What use is knowing that \(U = F(X)\) has a standard uniform distribution? Some direct applications of the probability integral transform are suggested in Exercise 20.4. But the most compelling application derives from the inverse transformation: \(X = F^{-1}(U)\). This suggests that we can simulate values of \(X\) from any (continuous) distribution by first simulating \(U\) and then calculating \(F^{-1}(U)\). This trick is called inverse transform sampling, and it follows immediately from Theorem 20.1.

Proposition 20.4 (Inverse Transform Sampling) Let \(U\) be a uniform random variable on \((0, 1)\), and let \(F(x)\) be a valid CDF, with \(F^{-1}(p)\) well-defined for all \(p \in (0, 1)\). Then, \[ X = F^{-1}(U) \] is a random variable whose CDF is \(F(x)\).

Proposition 20.4 is useful because a programming language may not have a built-in function to simulate from the distribution you want, but every programming language has a function to generate uniform random numbers between 0 and 1.

Example 20.4 (Simulating the First Arrival Time) Suppose we want to simulate the time \(T\) that the Geiger counter in Example 18.8 clicks for the first time after it is turned on. We showed in Example 18.8 that the CDF of \(T\) is \[ F_T(x) = \begin{cases} 1 - e^{-\mean x} & x > 0 \\ 0 & x \leq 0 \end{cases}. \]

We can obtain the inverse CDF \(F_T^{-1}(p)\) by solving \[ p = F_T(x) = 1 - e^{-\mean x} \] for \(x\). The solution is \[ x = F_T^{-1}(p) = - \frac{1}{\mean} \ln(1 - p). \]

Therefore, by Proposition 20.4, we should be able to simulate \(T\) by first simulating a uniform random number \(U\) between 0 and 1 and then calculating \[ T = F_T^{-1}(U) = -\frac{1}{\mean} \log(1 - U). \] (Note that \(\log\) is the natural logarithm with base \(e\).)

Let’s simulate 10000 \(T\)s using this approach and see how well they agree with the PDF of \(T\), which we know from Example 18.9 to be \[ f_T(t) = \begin{cases} \mean e^{-\mean t} & t > 0 \\ 0 & \text{otherwise} \end{cases}. \]

20.4 Exercises

Exercise 20.1 Complete the proof of Proposition 20.2 by showing that Equation 20.2 also holds when \(a < 0\).

Hint: Remember that when you multiply or divide both sides of an inequality by a negative number, the direction of the inequality flips!

Exercise 20.2 Here’s one way to draw a random square.
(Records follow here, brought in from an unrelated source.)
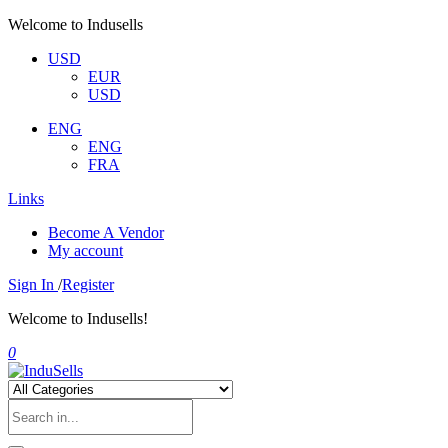
Welcome to Indusells
USD
EUR
USD
ENG
ENG
FRA
Links
Become A Vendor
My account
Sign In
/
Register
Welcome to Indusells!
0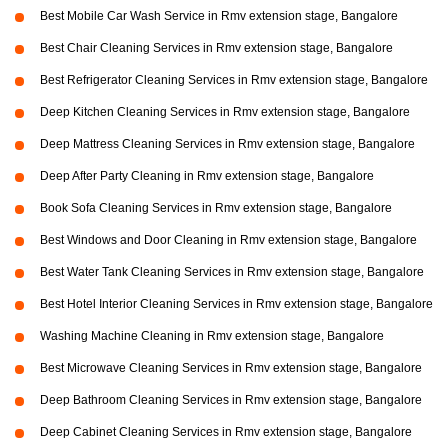
Best Mobile Car Wash Service in Rmv extension stage, Bangalore
Best Chair Cleaning Services in Rmv extension stage, Bangalore
Best Refrigerator Cleaning Services in Rmv extension stage, Bangalore
Deep Kitchen Cleaning Services in Rmv extension stage, Bangalore
Deep Mattress Cleaning Services in Rmv extension stage, Bangalore
Deep After Party Cleaning in Rmv extension stage, Bangalore
Book Sofa Cleaning Services in Rmv extension stage, Bangalore
Best Windows and Door Cleaning in Rmv extension stage, Bangalore
Best Water Tank Cleaning Services in Rmv extension stage, Bangalore
Best Hotel Interior Cleaning Services in Rmv extension stage, Bangalore
Washing Machine Cleaning in Rmv extension stage, Bangalore
Best Microwave Cleaning Services in Rmv extension stage, Bangalore
Deep Bathroom Cleaning Services in Rmv extension stage, Bangalore
Deep Cabinet Cleaning Services in Rmv extension stage, Bangalore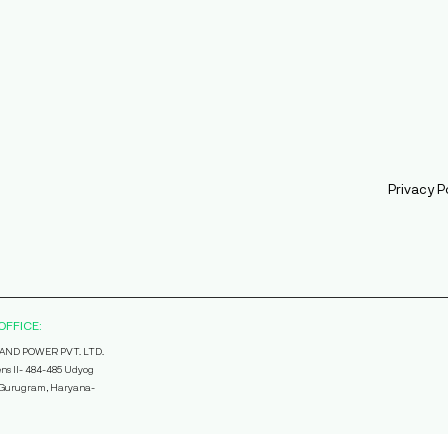
Privacy P
OFFICE:
AND POWER PVT. LTD.
ns II- 484-485 Udyog
, Gurugram, Haryana-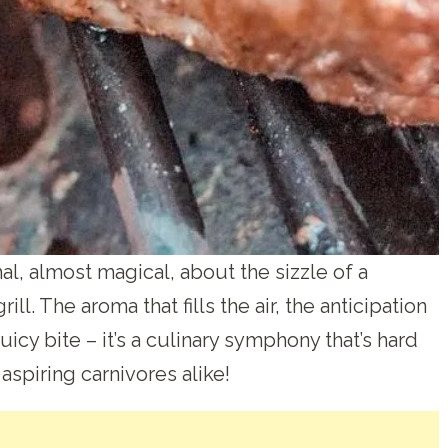
al, almost magical, about the sizzle of a
ll. The aroma that fills the air, the anticipation
juicy bite – it’s a culinary symphony that’s hard
 aspiring carnivores alike!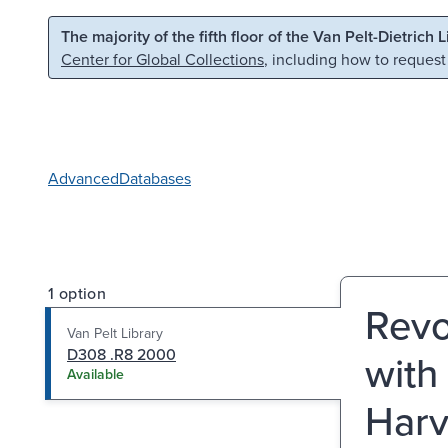
Skip to main content
Skip to search
The majority of the fifth floor of the Van Pelt-Dietrich 
Center for Global Collections
, including how to request
Advanced
Databases
1 option
Revo
Van Pelt Library
D308 .R8 2000
with
Available
Harv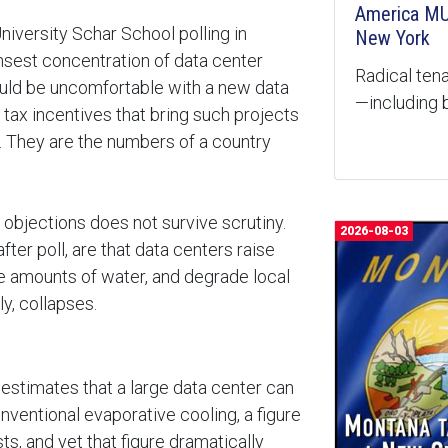
America MU
versity Schar School polling in
New York
ensest concentration of data center
Radical tena
ould be uncomfortable with a new data
—including b
ax incentives that bring such projects
s. They are the numbers of a country
e objections does not survive scrutiny.
2026-08-03
ter poll, are that data centers raise
e amounts of water, and degrade local
ly, collapses.
estimates that a large data center can
onventional evaporative cooling, a figure
ts, and yet that figure dramatically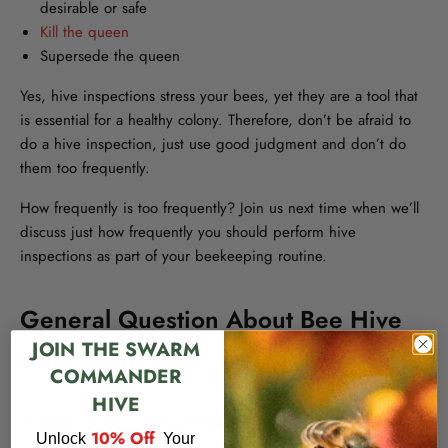
desirable or safe
Kill the queen
Supersede the queen
Yes, hive inspections stress your bees, yet they are a tool that
is essential for a healthy colony. Therefore, don’t be afraid to
do a hive inspection, just use good judgment and don’t do
them too frequently.
How frequently is too frequently? Join us next time when we’ll
discuss just how frequently you should perform hive
inspections as part of your beekeeping routine.
General Question About Bee Hive
JOIN THE SWARM
Inspections
COMMANDER
HIVE
1. How often should I perform hive inspections?
​
10% Off
Unlock
Your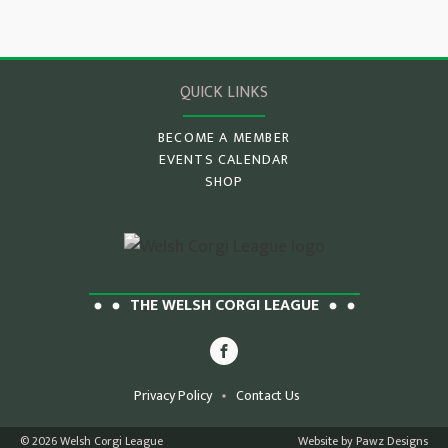
QUICK LINKS
BECOME A MEMBER
EVENTS CALENDAR
SHOP
THE WELSH CORGI LEAGUE
Privacy Policy
Contact Us
© 2026 Welsh Corgi League
Website by Pawz Designs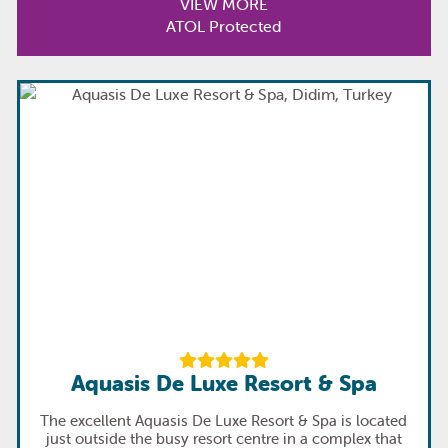
VIEW MORE
ATOL Protected
Aquasis De Luxe Resort & Spa
The excellent Aquasis De Luxe Resort & Spa is located
just outside the busy resort centre in a complex that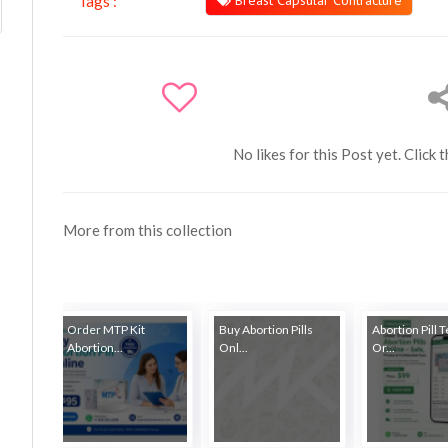
Breast Capsular Contracture
Tags :
No likes for this Post yet. Click 
More from this collection
Order MTP Kit
Buy Abortion Pills
Abortion Pill 
Abortion...
Onl...
Or...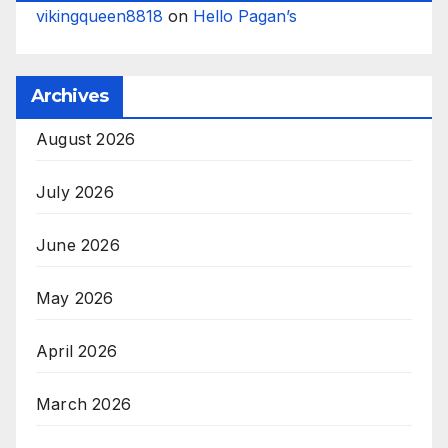
vikingqueen8818
on
Hello Pagan’s
Archives
August 2026
July 2026
June 2026
May 2026
April 2026
March 2026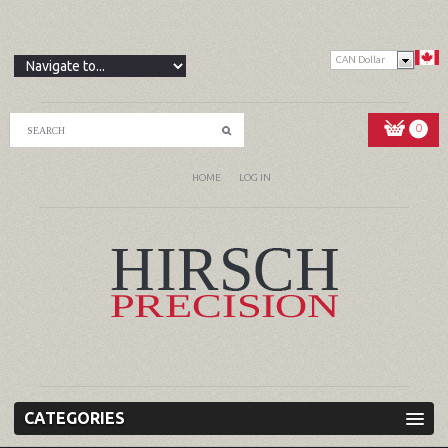
CAN Dollar
0
HOME
LOG IN
CATEGORIES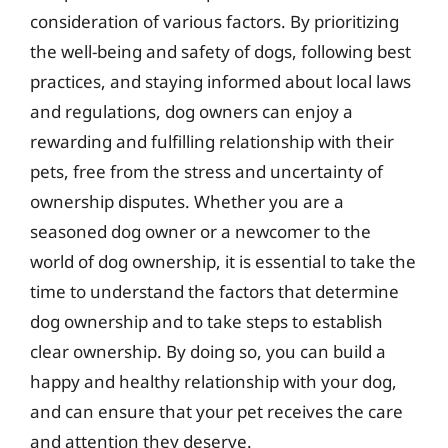
consideration of various factors. By prioritizing
the well-being and safety of dogs, following best
practices, and staying informed about local laws
and regulations, dog owners can enjoy a
rewarding and fulfilling relationship with their
pets, free from the stress and uncertainty of
ownership disputes. Whether you are a
seasoned dog owner or a newcomer to the
world of dog ownership, it is essential to take the
time to understand the factors that determine
dog ownership and to take steps to establish
clear ownership. By doing so, you can build a
happy and healthy relationship with your dog,
and can ensure that your pet receives the care
and attention they deserve.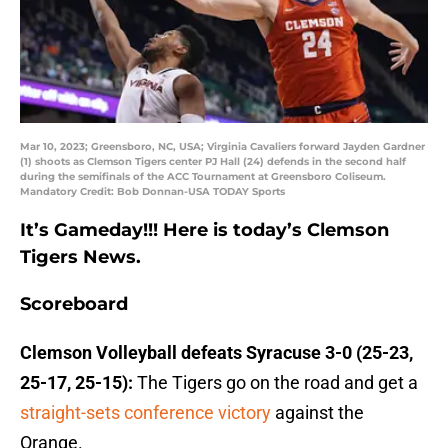
Mar 10, 2023; Greensboro, NC, USA; Virginia Cavaliers forward Jayden Gardner
(1) shoots as Clemson Tigers center PJ Hall (24) defends in the second half
during the semifinals of the ACC Tournament at Greensboro Coliseum.
Mandatory Credit: Bob Donnan-USA TODAY Sports
It’s Gameday!!! Here is today’s Clemson
Tigers News.
Scoreboard
Clemson Volleyball defeats Syracuse 3-0 (25-23,
25-17, 25-15):
The Tigers go on the road and get a
straight-sets conference victory
against the
Orange.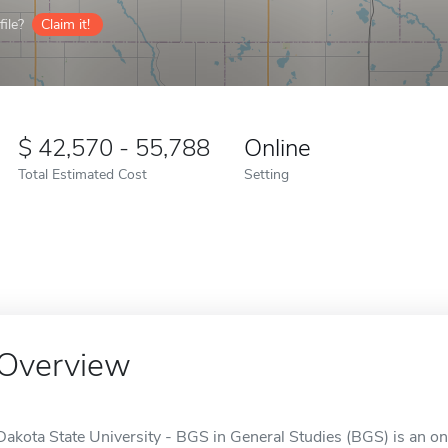
ile?
Claim it!
42,570 - 55,788
Online
Total Estimated Cost
Setting
Overview
Dakota State University - BGS in General Studies (BGS) is an on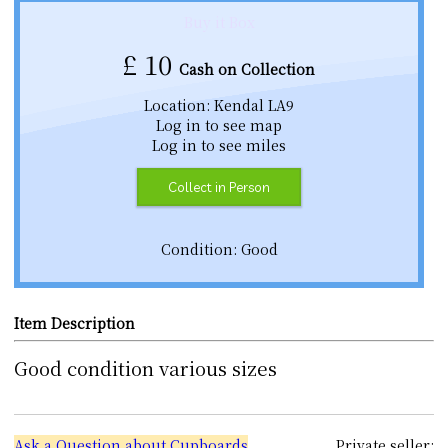
Buy it Box
£
10
Cash on Collection
Location: Kendal LA9
Log in to see map
Log in to see miles
Collect in Person
Condition: Good
Item Description
Good condition various sizes
Ask a Question about Cupboards
Private seller: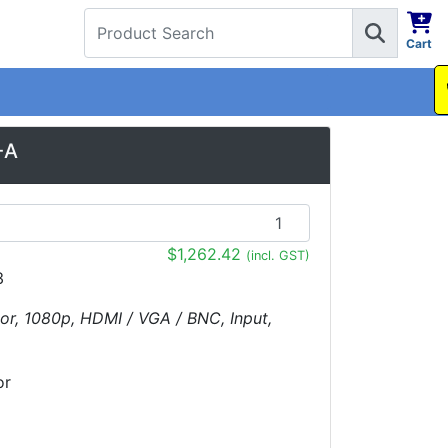
Cart
1300 737 998
-A
$1,262.42
(incl. GST)
3
tor, 1080p, HDMI / VGA / BNC, Input,
or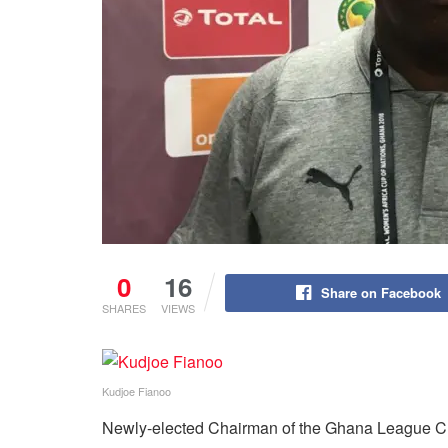
0
16
Share on Facebook
SHARES
VIEWS
Kudjoe Fianoo
Newly-elected Chairman of the Ghana League C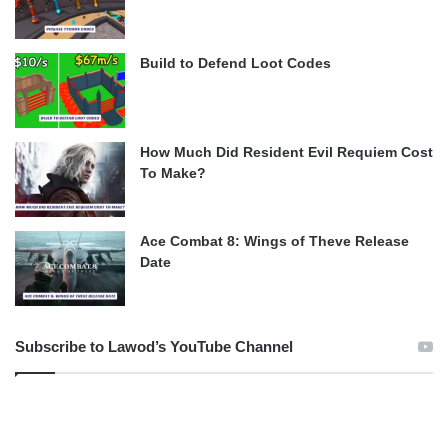
Build to Defend Loot Codes
How Much Did Resident Evil Requiem Cost
To Make?
Ace Combat 8: Wings of Theve Release
Date
Subscribe to Lawod’s YouTube Channel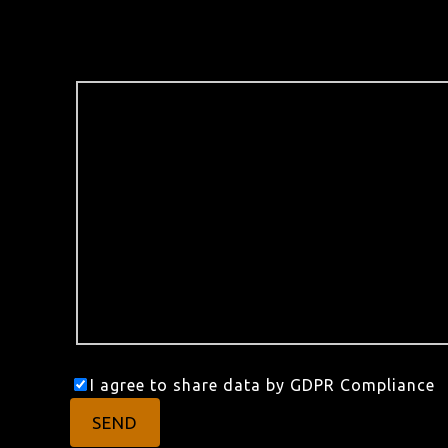
I agree to share data by GDPR Compliance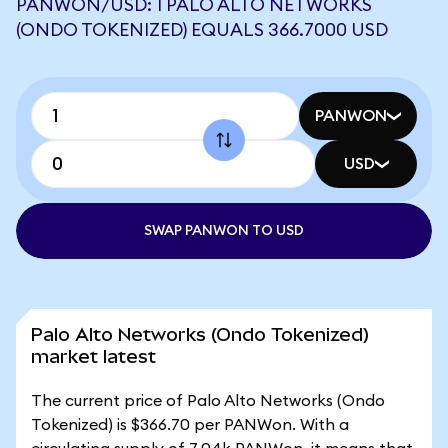
PANWON/USD: 1 PALO ALTO NETWORKS
(ONDO TOKENIZED) EQUALS 366.7000 USD
PANWON
USD
SWAP PANWON TO USD
Palo Alto Networks (Ondo Tokenized)
market latest
The current price of Palo Alto Networks (Ondo
Tokenized) is $366.70 per PANWon. With a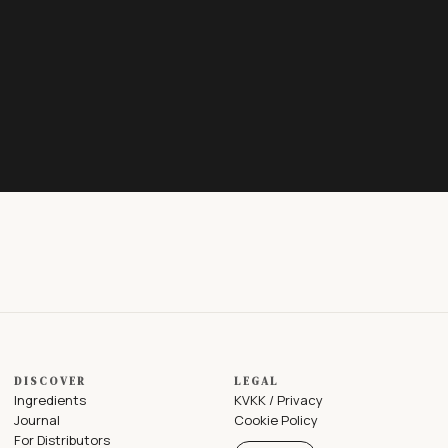
DISCOVER
LEGAL
Ingredients
KVKK / Privacy
Journal
Cookie Policy
For Distributors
Start by picking a length \(U\), which is equally likely to be any value between 0 and 1. Now, draw a square whose sides are length \(U\). What is the PDF of \(S\), the area of the random square? Check your answer by simulation.

Exercise 20.3 Write code to simulate a random variable \(X\) with the half-triangle PDF \[ \begin{equation} f(x) = \begin{cases} 1 - \frac{x}{2} & 0 \leq x < 2 \\ 0 & \text{otherwise} \end{cases}. \end{equation} \tag{20.5}\]

Exercise 20.4 A common problem in statistics is to determine whether data \(x\) is too large to have plausibly come from a distribution with CDF \(F\). One way to do this is to calculate the probability of observing \(x\) or greater, \(p = 1 - F(x)\), and if this \(p\)-value is small (say, less than \(.05\)), then we conclude that \(x\) did not come from that distribution.

Now, suppose that the data \(X\) is a random variable that really does have CDF \(F\). What is the distribution of the \(p\)-value?